Por Carlos Eduardo Maldonado* · Fuente: Palmiguía

 

Es imposible comprender la existencia misma de los seres humanos en el mundo al margen de los animales. Ellos permean, incluso, temas tan sensibles como la justicia, los roles de género, la educación y la regulación de la comida y los ciclos de nutrición.


 

Es imposible comprender la complejidad de los sistemas vivos sin atender a la importancia de los animales. Sin embargo, lo que sean los animales está bastante lejos de ser un asunto claro. Pues bien, desde no hace más de dos lustros ha surgido un nuevo campo de estudios y trabajo de corte eminentemente transversal, interdisciplinario y cruzado: los estudios animales (Animal Studies), y en ocasiones estudios críticos animales (Critical Animal Studies); con contribuciones de la literatura y la filosofía, la psicología y la antropología, las ciencias cognitivas y la biología, la ecología y la música, entre varios otros.

La finalidad de los estudios animales puede sintetizarse en tres aspectos, así: a) precisar la economía de los animales en la cultura humana y su papel en el desarrollo de la cultura misma; b) poner claro qué es un animal, en general, y cuál es su función en la economía del planeta y de los sistemas vivos; c) estudiar cómo contribuyen los animales a la formación de la propia conciencia humana.

I

Según Aristóteles, pero con él, en la génesis del liberalismo, Hobbes y Rousseau, la historia consiste en el tránsito de la animalitas a la humanitas.Aquella ocupa un lugar secundario y debe ser desplazada; ésta otra tiene preeminencia y jerarquía y se exalta sobre el conjunto de la naturaleza. Ulteriormente, todo el mundo político y social, económico y cultural contemporáneo —además, claramente, de la historia— se asienta, abierta o tácitamente, en aquella distinción.

Conceptos y prácticas como pastor y rebaño, disciplinar, domar y enderezar, liderazgo y grupo, por ejemplo, se afirman en el mundo normal sobre el horizonte (implícito) de la distinción entre humanos y animales.

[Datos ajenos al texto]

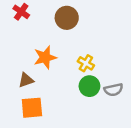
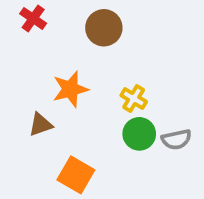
orange square: (32, 108) -> (76, 175), moved, turned 35

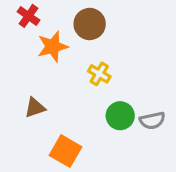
orange star: (70, 89) -> (53, 47), moved
yellow cross: (134, 98) -> (99, 74), moved

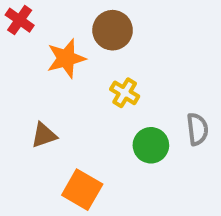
red cross: (28, 16) -> (20, 20), moved
gray semicircle: (152, 121) -> (197, 129), moved, turned -85

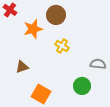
gray semicircle: (197, 129) -> (98, 64), turned -77
green circle: (151, 145) -> (82, 86), moved

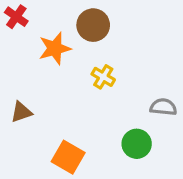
brown triangle: (22, 67) -> (21, 112), moved

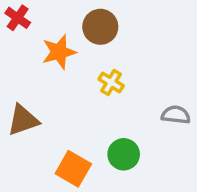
brown triangle: (21, 112) -> (23, 120), size x1.4
green circle: (137, 144) -> (124, 154), moved

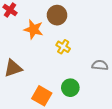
orange star: (59, 52) -> (34, 29), turned 30

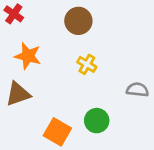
orange star: (34, 29) -> (28, 56), moved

Para no hablar de considerar a individuos y grupos como animales mismos. No hace mucho, los cordones sanitarios suponían esa separación, de tipo al mismo tiempo ontológico y epistemológico.

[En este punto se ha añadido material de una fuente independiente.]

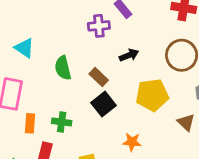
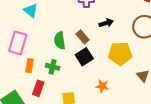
green semicircle: (63, 68) -> (60, 41), moved

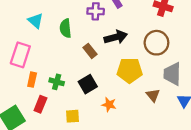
black arrow: (106, 23) -> (116, 37), size x1.5
green semicircle: (60, 41) -> (65, 28), moved
black square: (84, 57) -> (88, 84), moved

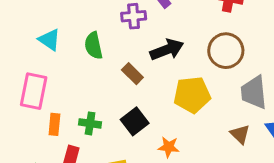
brown triangle: (153, 95) -> (240, 134), moved

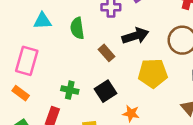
cyan triangle: (49, 40) -> (42, 21), turned -42
orange rectangle: (54, 124) -> (21, 93), moved, turned -63

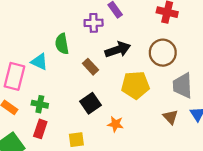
cyan triangle: (42, 21) -> (39, 62), moved, turned 30
green cross: (70, 90) -> (40, 104), moved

Pues bien, la historia del descubrimiento de los animales como seres vivoses muy reciente y culturalmente no llega más allá de unos cincuenta años hacia atrás, incluso a pesar de la constitución de las primeras sociedades defensoras de animales a finales del siglo XIX. El mundo, real o imaginario de los niños, está plagado de animales; los adultos, por el contrario, por regla general, hace rato que han dejado de convivir con los animales y en el mejor de los casos tienen mascotas. Hasta llegar a ese desvarío social y económico que es la industria agrícola y agropecuaria, esto es, el animal como objeto de consumo.

Occidente, por regla general, es la historia del alejamiento de los animales —y con ellos, de las plantas mismas y de la naturaleza—, y la creación de esa dicotomía enfermiza que es la díada: naturaleza–cultura. Una enfermedad cuyos cimientos se remontan a la Grecia antigua. Occidente se relaciona con los animales como con una posesión: poseer ganado, poseer tierras, poseer aves de corral o perros, por ejemplo.

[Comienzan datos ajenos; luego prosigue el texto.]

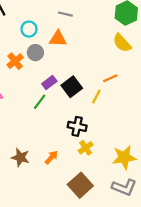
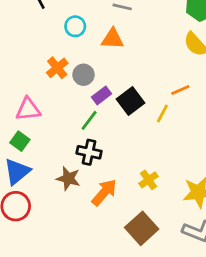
gray circle: (35, 53) -> (83, 75), moved
black cross: (77, 126) -> (89, 152), moved
brown star: (20, 157) -> (68, 178), moved
orange arrow: (51, 157) -> (104, 192), size x1.5

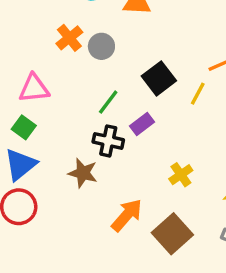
purple rectangle: (101, 95) -> (142, 124), moved
orange arrow: (104, 192) -> (127, 215), moved

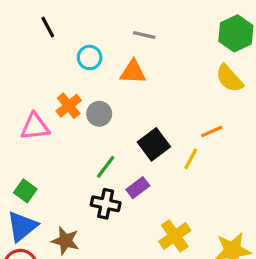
pink triangle: (34, 89) -> (35, 127), moved
brown star: (83, 173) -> (65, 241), moved
yellow cross: (181, 175) -> (175, 236), size x1.4

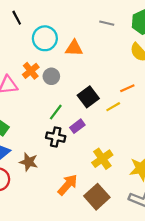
gray line: (144, 35) -> (107, 23), moved
cyan circle: (90, 57) -> (45, 38), size x1.5
yellow line: (191, 159) -> (113, 107), turned 32

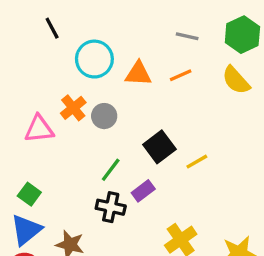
orange line: (127, 88) -> (181, 75), moved

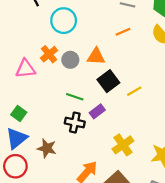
orange triangle: (138, 74) -> (96, 56), moved
green line: (111, 170) -> (75, 97), turned 72

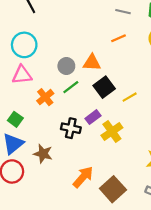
cyan circle: (64, 21) -> (24, 45), moved
orange cross: (49, 54) -> (45, 97), moved
green line: (75, 97) -> (71, 87), moved, turned -56
yellow cross: (123, 145) -> (112, 132), moved

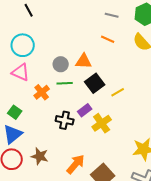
orange line: (119, 38) -> (108, 39), turned 48
pink triangle: (22, 75) -> (21, 72), turned 30
green line: (71, 87) -> (65, 83), turned 35
brown star: (43, 154) -> (40, 156), moved

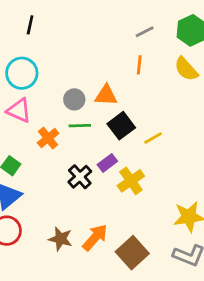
black line: (29, 10) -> (30, 25), turned 40
gray line: (112, 15) -> (145, 32), turned -40
orange line: (108, 39) -> (139, 65), turned 72
black cross: (65, 120) -> (80, 177), turned 36
brown star: (40, 156) -> (60, 239), moved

Y, sin embargo, la verdad es que es imposible comprender la existencia misma de los seres humanos en el mundo al margen de los animales. Ellos permean, incluso, temas tan sensibles como la justicia, los roles de género, la educación y la regulación de la comida y los ciclos de nutrición. No, en última instancia, la historia de estas relaciones no es otra cosa que la separación (tajante) de las ciencias sociales y humanas y las ciencias de la vida.

II

Los animales son inteligentes, aprenden y perdonan. Hay animales que crean instrumentos y que tienen tecnologías; hay animales que usan matemáticas y los que se comunican mediante el canto; hay animales monógamos y los hay también polígamos; existe el homosexualismo y el lesbianismo entre animales, y todo depende de los ciclos y los procesos; hay también animales con complejos ritos sociales de todo tipo; y los hay sociales e individuales. Sin la menor duda, toda la complejidad de la vida social humana existe, de un plano al otro, entre los humanos, con la excepción de que no existe jamás el canibalismo (físico o simbólico) intraespecie.

Siempre se ha dicho que los perros tienen el desarrollo moral de un niño de tres años y que los himenópteros sociales son ejemplos de aprendizaje y adaptación. Hace ya un tiempo que la etología y la primatología descubrieron los fundamentos de la moralidad y la ética entre mamíferos superiores. Y los animales desempeñan un papel fundamental en numerosas terapias de curación, sanación y rehabilitación de humanos.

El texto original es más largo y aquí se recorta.